It’s press Christmas party season here in Australia, and your editor has been to the events thrown by NetApp and the EMC/VMware/RSA conglomerate.
The latter was uncontroversial, other than for the day-after despatch of a (welcome) hangover amelioration pack that included the USB memory stick pictured below.
We’re intrigued by the memory stick. Is EMC trying to say it is an authoritative figure, like The Fat Controller from Thomas the Tank Engine?
At least with the fat controller you get a weak storage gag.
Or perhaps captain from travel agent Flight Centre is closer to the mark, seeing as he arranges journeys through clouds?
Either way, that’s a tame controversy compared to that from the NetApp party, where Australian head honcho Peter O’Connor revealed that the company has sent a cease and desist letter to a rival, which has been spreading rumours NetApp was responsible for the infamous outage at airline Virgin Blue.
NetApp was not responsible in any way.
So who’s been in receipt of that letter? A third party has told to SearchStorage ANZ that the source of the well-dressed memory stick was the one that read the nasty letter. We asked EMC but got a firm no comment on legal confidentiality grounds.
EMC’s also being a little aggressive on other fronts. In China, for example, it seems to have some anti-XIV FUD loaded and ready to go, if this partial presentation we found on a Chinese file-sharing site is authentic.
(Both slides link to larger, more legible, versions as the source and our CMS mean we cannot present them in larger and clearer format)
IBM, for what it is worth, seems to be doing just fine with XIV in this neck of the woods, blogging that it has just sold its 101st XIV system in Australia and New Zealand. Also locally, SNIA ANZ (of which I am a non-executive board member) rounded up four bloggers and invited them to visit event sponsors EMC, HDS, NetApp and IBM (and yes, the event was modelled on Gestalt IT Field Days). Posts galore resulted, with Justin Warren’s Eigenmagic, Musings of Rodos and the Networker Blog all piling in. Storagezilla noticed Networker’s disclosure list:
- EMC bought us coffee.
- EMC gave us folios with a pad and paper. I took one. The folio will end up in my cupboard with a bunch of other vendor provided folios from over the years.

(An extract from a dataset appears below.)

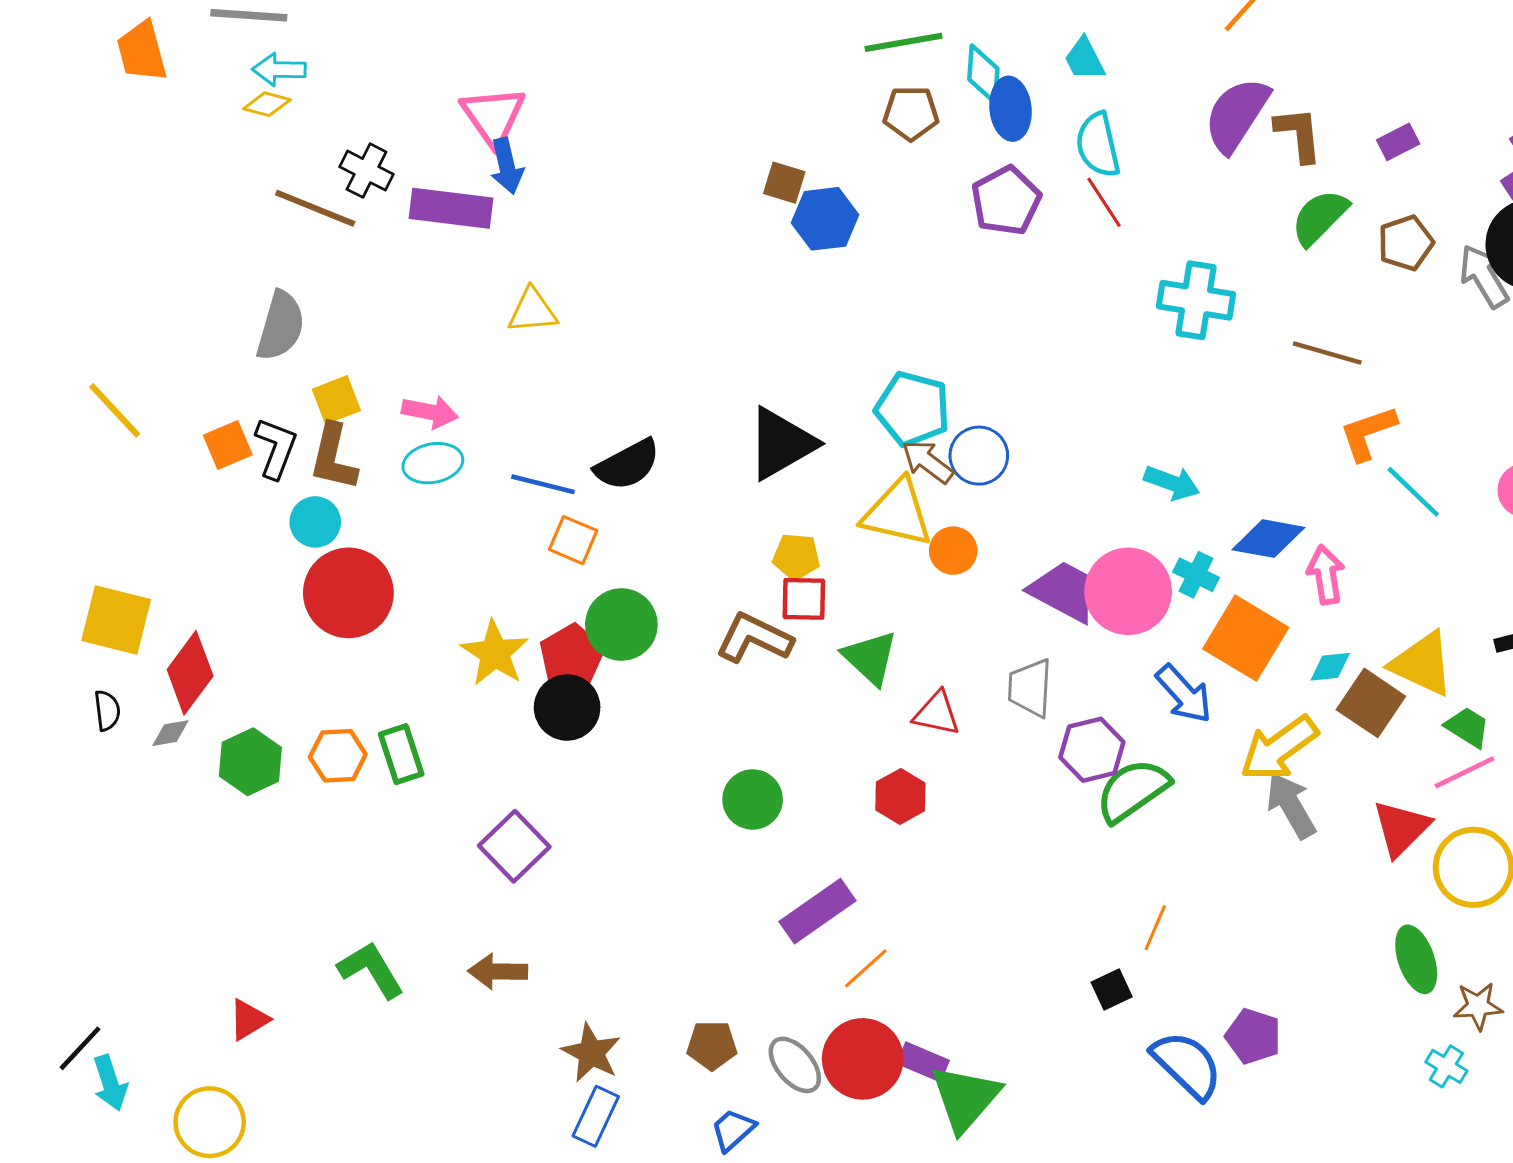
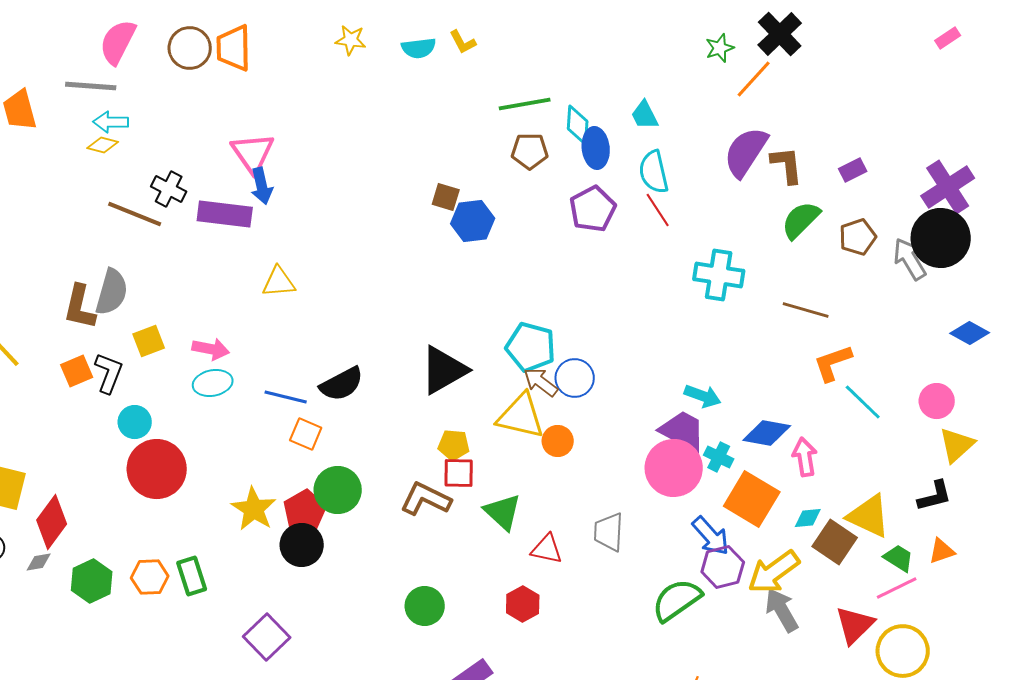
brown L-shape: (333, 457) -> (80, 307), moved
purple trapezoid: (1063, 591) -> (683, 431), moved
purple hexagon: (1092, 750) -> (723, 567), moved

- IBM gave us “leftover” neoprene laptop bags from a conference, that had a small pen and pad in it. My boyfriend claimed the neoprene bag.
- IBM bought us coffee.
- IBM provided lunch.
- HDS provided afternoon tea.
- HDS provided drip-filter coffee. I did not however in any way let the drip filter coffee colour my experience on-site. (Remember, I’m a coffee snob.)
- NetApp provided beer and wine. I had another engagement to get to that night, and did not partake in any.
‘Zilla also fights back against some weird maths from Cinetica, which says only 62 VBlocks have been sold. He points out that the VCE alliance has sold VBlocks to 62 companies. While we’re in ‘Zilla’s patch, Storage Architect wonders if Ireland’s financial strife could mean storage vendors go elsewhere, what with Dell having gone to Poland.
Releases and acquisitions
The blogosphere is of course replete with many mentions of the latest storage news, namely EMC’s acquisition of Isilon and NetApp’s Big New Launch.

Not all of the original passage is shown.